Soft TF/IDF¶
-
class
py_stringmatching.similarity_measure.soft_tfidf.
SoftTfIdf
(corpus_list=None, sim_func=jaro_function, threshold=0.5)[source]¶ Computes soft TF/IDF measure.
Note
Currently, this measure is implemented without dampening. This is similar to setting dampen flag to be False in TF-IDF. We plan to add the dampen flag in the next release.
Parameters: - corpus_list (list of lists) – Corpus list (default is set to None) of strings. If set to None, the input list are considered the only corpus.
- sim_func (function) – Secondary similarity function. This should return a similarity score between two strings (optional), default is the Jaro similarity measure.
- threshold (float) – Threshold value for the secondary similarity function (defaults to 0.5).
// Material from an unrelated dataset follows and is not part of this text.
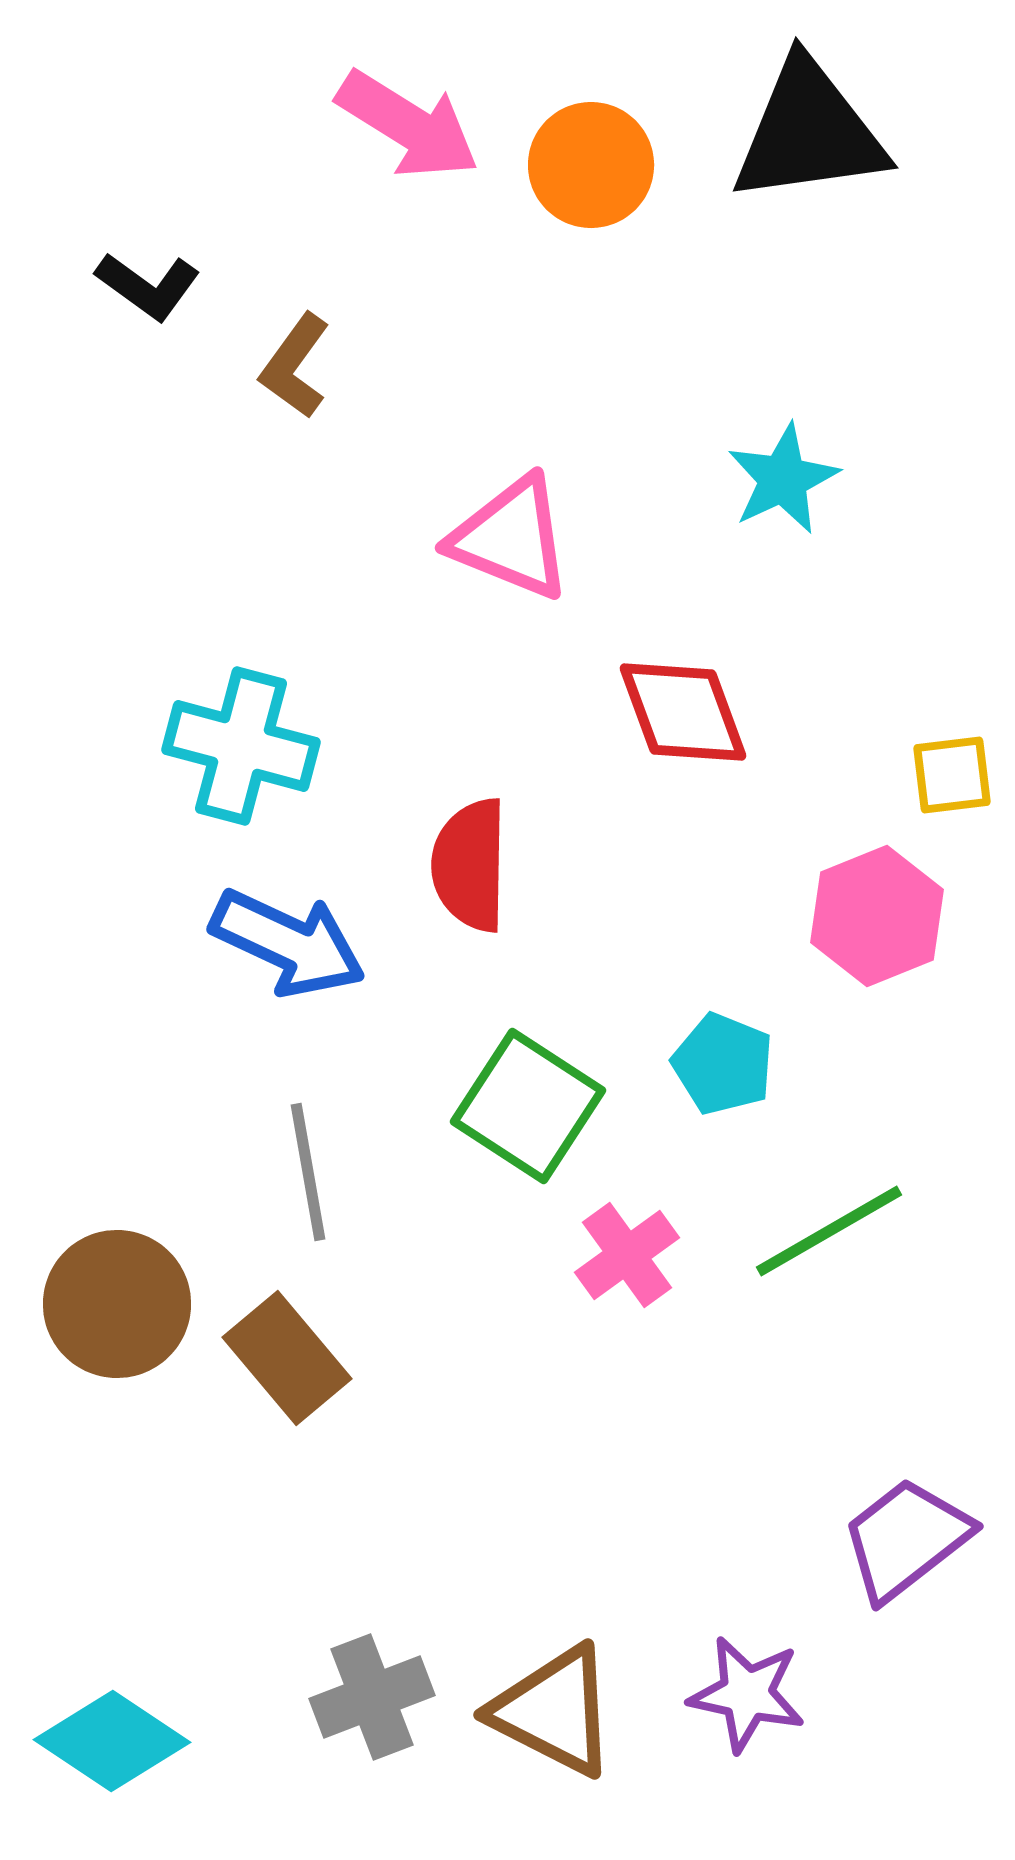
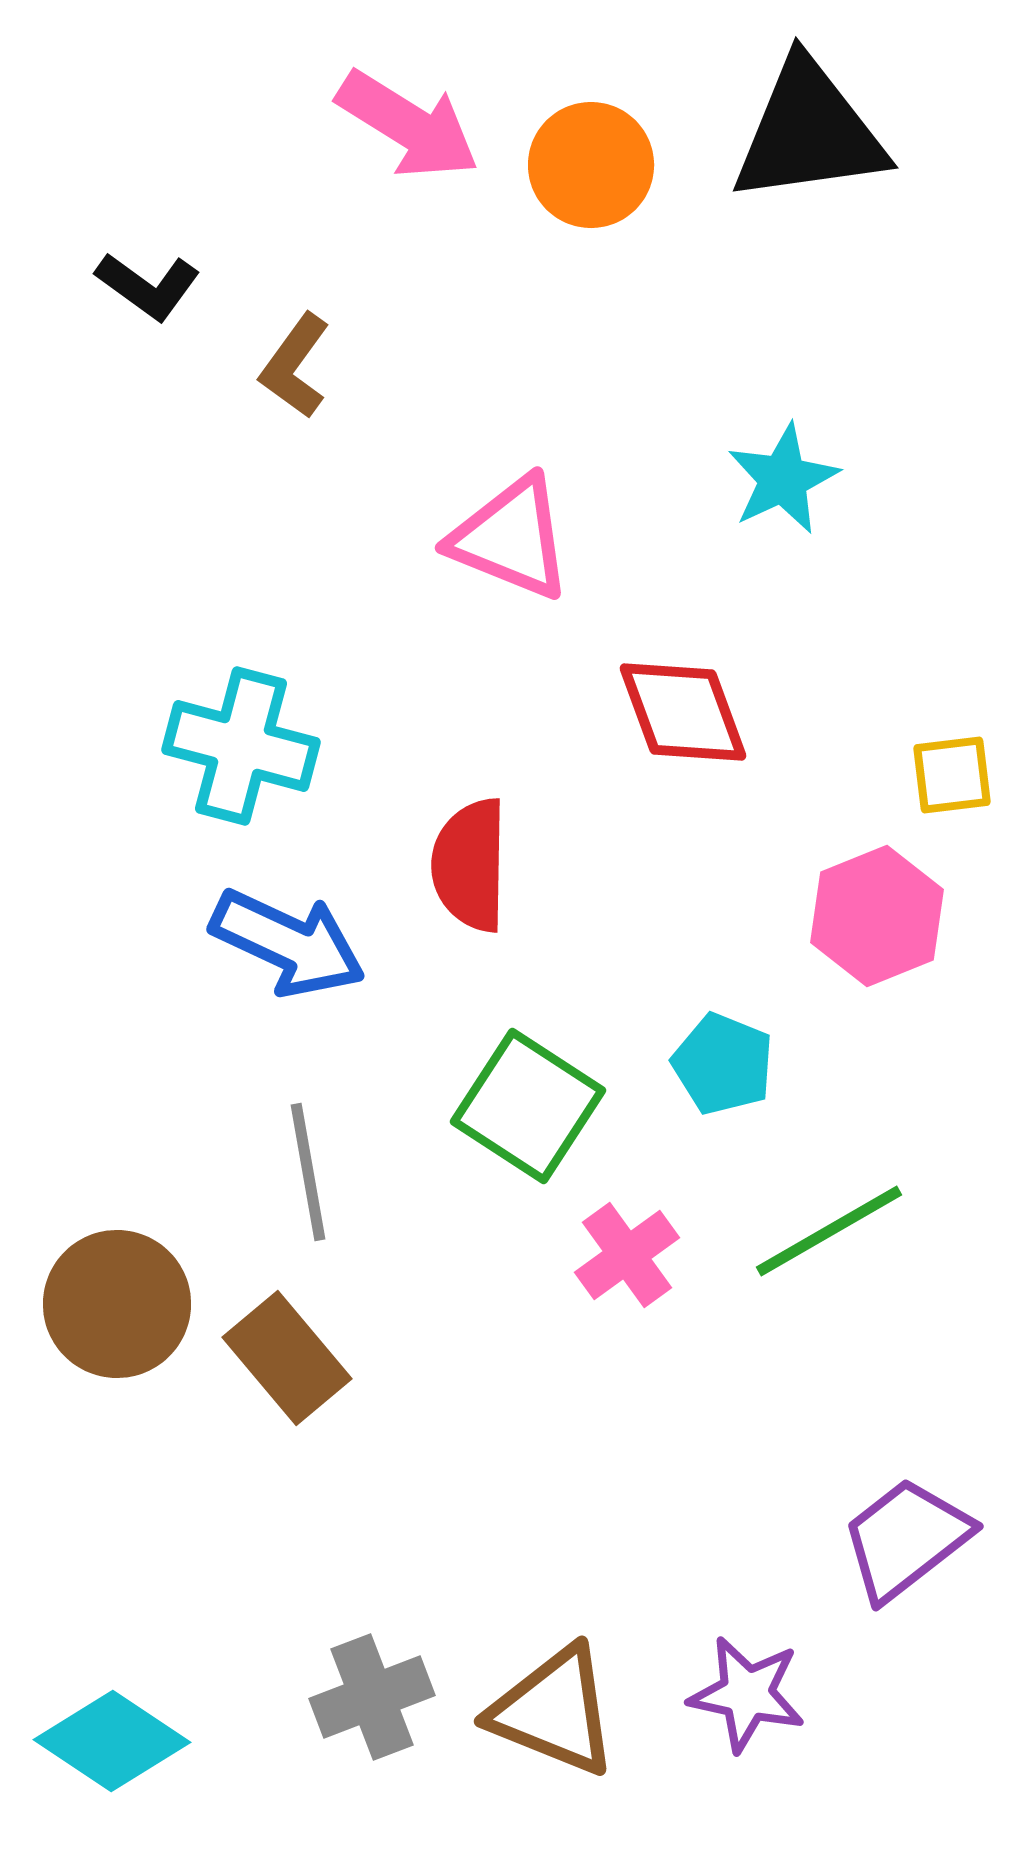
brown triangle: rotated 5 degrees counterclockwise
If the similarity of a token pair exceeds the threshold, then the token pair is considered a match.
-
sim_func
¶ function
An attribute to store the secondary similarity function.
-
threshold
¶ float
An attribute to store the threshold value for the secondary similarity function.
-
get_raw_score
(bag1, bag2)[source]¶ Computes the raw soft TF/IDF score between two lists given the corpus information.
Parameters: bag1,bag2 (list) – Input lists Returns: Soft TF/IDF score between the input lists (float). Raises: TypeError
– If the inputs are not lists or if one of the inputs is None.Examples
>>> soft_tfidf = SoftTfIdf([['a', 'b', 'a'], ['a', 'c'], ['a']], sim_func=Jaro().get_raw_score, threshold=0.8) >>> soft_tfidf.get_raw_score(['a', 'b', 'a'], ['a', 'c']) 0.17541160386140586 >>> soft_tfidf = SoftTfIdf([['a', 'b', 'a'], ['a', 'c'], ['a']], threshold=0.9) >>> soft_tfidf.get_raw_score(['a', 'b', 'a'], ['a']) 0.5547001962252291 >>> soft_tfidf = SoftTfIdf([['x', 'y'], ['w'], ['q']]) >>> soft_tfidf.get_raw_score(['a', 'b', 'a'], ['a']) 0.0 >>> soft_tfidf = SoftTfIdf(sim_func=Affine().get_raw_score, threshold=0.6) >>> soft_tfidf.get_raw_score(['aa', 'bb', 'a'], ['ab', 'ba']) 0.81649658092772592
References
- the string matching chapter of the “Principles of Data Integration” book.
-
get_sim_func
()[source]¶ Get secondary similarity function.
Returns: secondary similarity function (function).
-
get_threshold
()[source]¶ Get threshold used for the secondary similarity function.
Returns: threshold (float).
-
set_corpus_list
(corpus_list)[source]¶ Set corpus list.
Parameters: corpus_list (list of lists) – Corpus list.